中国の電気自動車(EV)メーカーが欧州市場に攻勢をかけている。中国に次ぐ世界2位のEV市場の欧州でブランドの浸透を図る狙いだ。中国はEVづくりに欠かせない電池や原材料も握っていることから、欧州では警戒感も高まっている。

 ドイツ北部ハンブルクのメルセデス・ベンツの販売店に中国のEV最大手BYDの車が並んでいた。この販売会社は周辺で20のベンツ販売店を展開。2022年12月からBYDの販売を始めた。

 「中国車が安いだけで品質はよくないと思われていたのは昔の話。EVの市場はこれまでと全く違う。BYDのEVは品質、価格ともによく、自信をもって顧客に購入を勧められる」と、販売会社のBYD販売部門の責任者ビクトル・ハフナーさん(32)は話す。

 EVの販売は月々の定額料金を払うリース契約の顧客が大半だ。
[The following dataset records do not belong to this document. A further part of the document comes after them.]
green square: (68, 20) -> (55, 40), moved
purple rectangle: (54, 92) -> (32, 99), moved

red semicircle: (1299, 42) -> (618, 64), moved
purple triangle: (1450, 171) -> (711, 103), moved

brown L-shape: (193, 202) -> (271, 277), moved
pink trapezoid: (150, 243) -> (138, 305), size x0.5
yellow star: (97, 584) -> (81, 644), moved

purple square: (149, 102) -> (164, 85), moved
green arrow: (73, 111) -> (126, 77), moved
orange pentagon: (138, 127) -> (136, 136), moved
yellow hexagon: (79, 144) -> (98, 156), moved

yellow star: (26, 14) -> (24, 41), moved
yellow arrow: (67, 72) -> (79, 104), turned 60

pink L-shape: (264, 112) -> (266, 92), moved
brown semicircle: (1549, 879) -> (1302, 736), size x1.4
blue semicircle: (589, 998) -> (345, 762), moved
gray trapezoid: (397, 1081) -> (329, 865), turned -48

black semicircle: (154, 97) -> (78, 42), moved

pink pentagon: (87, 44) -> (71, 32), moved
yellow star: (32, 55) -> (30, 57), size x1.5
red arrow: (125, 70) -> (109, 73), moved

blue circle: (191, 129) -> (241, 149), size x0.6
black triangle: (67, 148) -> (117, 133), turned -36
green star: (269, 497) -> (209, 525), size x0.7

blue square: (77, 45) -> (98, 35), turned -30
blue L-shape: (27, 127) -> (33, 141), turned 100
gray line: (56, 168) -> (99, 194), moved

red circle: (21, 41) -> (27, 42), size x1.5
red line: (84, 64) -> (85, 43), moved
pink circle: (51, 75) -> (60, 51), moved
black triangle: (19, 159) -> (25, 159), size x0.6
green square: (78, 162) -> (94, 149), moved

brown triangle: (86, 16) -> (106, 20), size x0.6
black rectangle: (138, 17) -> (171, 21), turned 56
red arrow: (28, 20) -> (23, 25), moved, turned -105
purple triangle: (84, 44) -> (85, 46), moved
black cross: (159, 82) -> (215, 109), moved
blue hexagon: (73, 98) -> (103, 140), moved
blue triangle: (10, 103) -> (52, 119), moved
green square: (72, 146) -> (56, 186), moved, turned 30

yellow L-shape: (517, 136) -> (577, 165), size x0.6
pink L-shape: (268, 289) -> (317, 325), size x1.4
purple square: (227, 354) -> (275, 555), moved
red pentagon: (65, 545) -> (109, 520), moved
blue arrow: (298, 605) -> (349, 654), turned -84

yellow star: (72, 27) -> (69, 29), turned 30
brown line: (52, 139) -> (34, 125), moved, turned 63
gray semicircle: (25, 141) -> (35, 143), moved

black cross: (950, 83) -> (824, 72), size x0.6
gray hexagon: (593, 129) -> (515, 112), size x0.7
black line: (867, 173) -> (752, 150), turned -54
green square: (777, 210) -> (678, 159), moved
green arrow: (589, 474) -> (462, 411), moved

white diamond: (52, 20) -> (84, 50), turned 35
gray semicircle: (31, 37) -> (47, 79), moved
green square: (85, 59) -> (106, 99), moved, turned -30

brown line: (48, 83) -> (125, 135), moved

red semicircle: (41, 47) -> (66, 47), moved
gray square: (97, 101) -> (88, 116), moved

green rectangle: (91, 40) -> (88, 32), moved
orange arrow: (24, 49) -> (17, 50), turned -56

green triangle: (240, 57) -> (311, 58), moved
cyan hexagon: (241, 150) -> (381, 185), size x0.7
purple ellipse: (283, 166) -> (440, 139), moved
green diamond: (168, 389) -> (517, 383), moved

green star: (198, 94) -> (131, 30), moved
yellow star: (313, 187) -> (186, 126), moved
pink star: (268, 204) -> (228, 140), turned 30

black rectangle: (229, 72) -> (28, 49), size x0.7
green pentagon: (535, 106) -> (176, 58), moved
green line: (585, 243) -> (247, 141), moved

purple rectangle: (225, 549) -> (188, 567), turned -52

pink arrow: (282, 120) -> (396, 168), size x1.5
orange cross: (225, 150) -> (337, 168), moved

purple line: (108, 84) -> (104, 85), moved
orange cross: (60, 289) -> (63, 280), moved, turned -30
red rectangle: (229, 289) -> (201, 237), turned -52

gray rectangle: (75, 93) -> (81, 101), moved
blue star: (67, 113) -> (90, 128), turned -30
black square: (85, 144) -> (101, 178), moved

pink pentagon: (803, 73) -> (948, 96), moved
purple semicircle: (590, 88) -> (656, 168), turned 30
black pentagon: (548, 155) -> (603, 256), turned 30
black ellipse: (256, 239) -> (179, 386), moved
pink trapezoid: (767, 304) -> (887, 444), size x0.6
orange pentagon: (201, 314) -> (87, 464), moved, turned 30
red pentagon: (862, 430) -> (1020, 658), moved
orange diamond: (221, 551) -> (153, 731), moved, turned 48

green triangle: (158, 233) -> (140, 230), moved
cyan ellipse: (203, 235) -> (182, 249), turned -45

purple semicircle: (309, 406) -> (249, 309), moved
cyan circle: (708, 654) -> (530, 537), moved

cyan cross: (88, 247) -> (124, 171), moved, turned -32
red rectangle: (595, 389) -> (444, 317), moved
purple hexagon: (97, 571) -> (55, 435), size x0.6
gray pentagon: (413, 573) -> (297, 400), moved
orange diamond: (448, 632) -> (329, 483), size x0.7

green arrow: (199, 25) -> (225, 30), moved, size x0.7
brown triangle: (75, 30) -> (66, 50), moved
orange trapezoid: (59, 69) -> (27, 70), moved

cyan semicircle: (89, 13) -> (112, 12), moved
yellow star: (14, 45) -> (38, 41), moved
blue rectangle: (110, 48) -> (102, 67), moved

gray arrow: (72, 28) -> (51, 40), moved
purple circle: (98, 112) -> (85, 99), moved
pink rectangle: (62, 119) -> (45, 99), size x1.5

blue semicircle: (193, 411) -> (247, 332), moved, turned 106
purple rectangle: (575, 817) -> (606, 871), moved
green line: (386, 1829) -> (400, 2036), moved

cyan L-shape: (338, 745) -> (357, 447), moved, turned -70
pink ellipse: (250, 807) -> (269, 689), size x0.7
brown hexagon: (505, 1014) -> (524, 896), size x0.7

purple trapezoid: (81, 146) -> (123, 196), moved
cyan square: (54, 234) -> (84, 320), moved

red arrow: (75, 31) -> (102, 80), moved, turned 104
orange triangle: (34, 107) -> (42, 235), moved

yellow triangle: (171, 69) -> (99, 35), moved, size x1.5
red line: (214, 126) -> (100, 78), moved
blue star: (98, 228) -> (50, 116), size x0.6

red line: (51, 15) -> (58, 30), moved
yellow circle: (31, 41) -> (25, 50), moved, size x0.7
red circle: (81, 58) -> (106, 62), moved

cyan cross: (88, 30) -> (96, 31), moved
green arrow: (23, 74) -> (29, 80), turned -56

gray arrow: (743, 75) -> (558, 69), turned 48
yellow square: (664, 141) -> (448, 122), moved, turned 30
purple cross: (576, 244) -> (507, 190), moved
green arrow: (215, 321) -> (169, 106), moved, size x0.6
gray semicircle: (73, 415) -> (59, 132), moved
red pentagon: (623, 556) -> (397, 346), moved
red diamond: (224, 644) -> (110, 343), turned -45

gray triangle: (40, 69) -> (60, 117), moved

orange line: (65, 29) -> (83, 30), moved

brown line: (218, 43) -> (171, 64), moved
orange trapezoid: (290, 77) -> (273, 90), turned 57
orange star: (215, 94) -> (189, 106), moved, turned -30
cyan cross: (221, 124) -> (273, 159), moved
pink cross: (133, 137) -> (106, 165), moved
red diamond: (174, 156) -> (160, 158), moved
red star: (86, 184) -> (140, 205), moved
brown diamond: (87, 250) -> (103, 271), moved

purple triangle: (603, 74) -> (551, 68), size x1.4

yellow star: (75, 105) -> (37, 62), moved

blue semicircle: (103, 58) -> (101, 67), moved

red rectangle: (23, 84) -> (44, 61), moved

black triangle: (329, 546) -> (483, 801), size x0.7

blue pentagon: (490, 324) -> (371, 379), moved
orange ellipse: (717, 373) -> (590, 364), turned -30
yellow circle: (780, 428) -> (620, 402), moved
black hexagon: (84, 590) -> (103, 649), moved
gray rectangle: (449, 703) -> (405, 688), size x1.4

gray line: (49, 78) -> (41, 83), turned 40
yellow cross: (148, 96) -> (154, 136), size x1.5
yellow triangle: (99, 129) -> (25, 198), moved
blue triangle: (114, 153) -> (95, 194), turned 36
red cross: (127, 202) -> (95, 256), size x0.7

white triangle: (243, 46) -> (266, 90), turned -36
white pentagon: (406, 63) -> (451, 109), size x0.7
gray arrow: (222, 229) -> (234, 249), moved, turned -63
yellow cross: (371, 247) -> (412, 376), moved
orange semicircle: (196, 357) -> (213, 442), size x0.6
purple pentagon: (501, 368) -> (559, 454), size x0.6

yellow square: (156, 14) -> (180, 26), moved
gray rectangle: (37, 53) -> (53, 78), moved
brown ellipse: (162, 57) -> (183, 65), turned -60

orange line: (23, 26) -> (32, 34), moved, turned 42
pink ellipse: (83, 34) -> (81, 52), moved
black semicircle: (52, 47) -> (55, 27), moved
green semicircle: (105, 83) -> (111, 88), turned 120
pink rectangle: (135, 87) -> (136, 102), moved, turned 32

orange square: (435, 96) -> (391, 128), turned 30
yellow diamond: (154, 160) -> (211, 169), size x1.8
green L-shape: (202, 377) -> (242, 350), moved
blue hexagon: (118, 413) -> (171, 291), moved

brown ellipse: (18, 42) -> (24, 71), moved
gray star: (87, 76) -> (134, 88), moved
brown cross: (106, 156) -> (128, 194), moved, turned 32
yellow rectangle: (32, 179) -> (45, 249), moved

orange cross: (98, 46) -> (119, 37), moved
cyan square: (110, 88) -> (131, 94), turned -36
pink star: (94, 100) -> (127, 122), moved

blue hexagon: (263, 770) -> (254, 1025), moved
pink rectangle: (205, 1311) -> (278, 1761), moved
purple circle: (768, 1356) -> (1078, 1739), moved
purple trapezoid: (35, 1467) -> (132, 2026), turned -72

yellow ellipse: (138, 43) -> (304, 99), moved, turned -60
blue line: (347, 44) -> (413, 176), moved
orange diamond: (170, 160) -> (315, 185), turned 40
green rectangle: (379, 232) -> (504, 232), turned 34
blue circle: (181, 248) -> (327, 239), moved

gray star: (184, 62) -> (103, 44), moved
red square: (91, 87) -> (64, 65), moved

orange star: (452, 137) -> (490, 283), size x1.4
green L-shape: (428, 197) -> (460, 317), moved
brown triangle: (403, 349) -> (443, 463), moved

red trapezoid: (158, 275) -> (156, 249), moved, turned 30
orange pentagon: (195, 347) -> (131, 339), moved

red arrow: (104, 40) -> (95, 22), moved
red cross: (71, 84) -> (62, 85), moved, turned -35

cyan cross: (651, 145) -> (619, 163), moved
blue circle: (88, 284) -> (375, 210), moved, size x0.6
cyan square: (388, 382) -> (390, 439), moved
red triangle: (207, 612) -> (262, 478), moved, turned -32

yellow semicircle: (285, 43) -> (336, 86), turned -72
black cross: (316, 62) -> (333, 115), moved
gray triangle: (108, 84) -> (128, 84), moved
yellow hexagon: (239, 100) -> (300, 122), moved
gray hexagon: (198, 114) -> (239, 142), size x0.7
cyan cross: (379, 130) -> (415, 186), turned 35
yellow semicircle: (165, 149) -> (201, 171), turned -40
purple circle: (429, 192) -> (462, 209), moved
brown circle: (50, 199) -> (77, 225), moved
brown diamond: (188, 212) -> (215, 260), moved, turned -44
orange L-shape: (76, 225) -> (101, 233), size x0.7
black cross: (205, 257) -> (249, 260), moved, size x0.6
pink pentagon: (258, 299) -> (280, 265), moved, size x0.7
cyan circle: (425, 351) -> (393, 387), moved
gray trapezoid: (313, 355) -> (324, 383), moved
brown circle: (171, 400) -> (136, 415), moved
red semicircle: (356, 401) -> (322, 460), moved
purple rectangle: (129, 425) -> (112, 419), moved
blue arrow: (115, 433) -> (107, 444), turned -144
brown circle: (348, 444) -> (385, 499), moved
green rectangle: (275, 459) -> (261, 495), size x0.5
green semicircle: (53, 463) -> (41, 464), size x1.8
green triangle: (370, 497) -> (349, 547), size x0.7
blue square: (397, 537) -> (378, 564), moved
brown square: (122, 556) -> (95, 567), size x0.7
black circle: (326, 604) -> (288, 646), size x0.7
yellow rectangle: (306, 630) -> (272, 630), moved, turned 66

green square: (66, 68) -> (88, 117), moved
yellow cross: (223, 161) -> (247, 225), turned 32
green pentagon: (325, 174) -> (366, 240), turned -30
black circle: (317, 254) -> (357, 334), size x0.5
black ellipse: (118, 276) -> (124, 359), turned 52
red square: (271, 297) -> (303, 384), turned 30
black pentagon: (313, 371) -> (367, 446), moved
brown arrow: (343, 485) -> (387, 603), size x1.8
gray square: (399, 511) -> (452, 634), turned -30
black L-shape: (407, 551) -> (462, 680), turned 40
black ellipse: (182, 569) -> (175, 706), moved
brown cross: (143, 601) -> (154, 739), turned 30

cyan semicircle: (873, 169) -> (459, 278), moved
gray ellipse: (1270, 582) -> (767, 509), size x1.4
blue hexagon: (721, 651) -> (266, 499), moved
BYDで最も人気の中型SUV「ATTO3」の利用料は一般的な契約で月約330ユーロ(約5万円)と、近い大きさのベンツのEVの半分以下。「高級ブランドに手が届かない客に広げたい」。販売会社では来年末までにBYDを扱う店舗をさらに四つ増やす予定だ。

「グローバルブランドになるための出発点」
 ハフナーさんによると、現在14店舗のドイツでの販売店を「28年末までに100店舗に広げる」との計画がBYDから示されているという。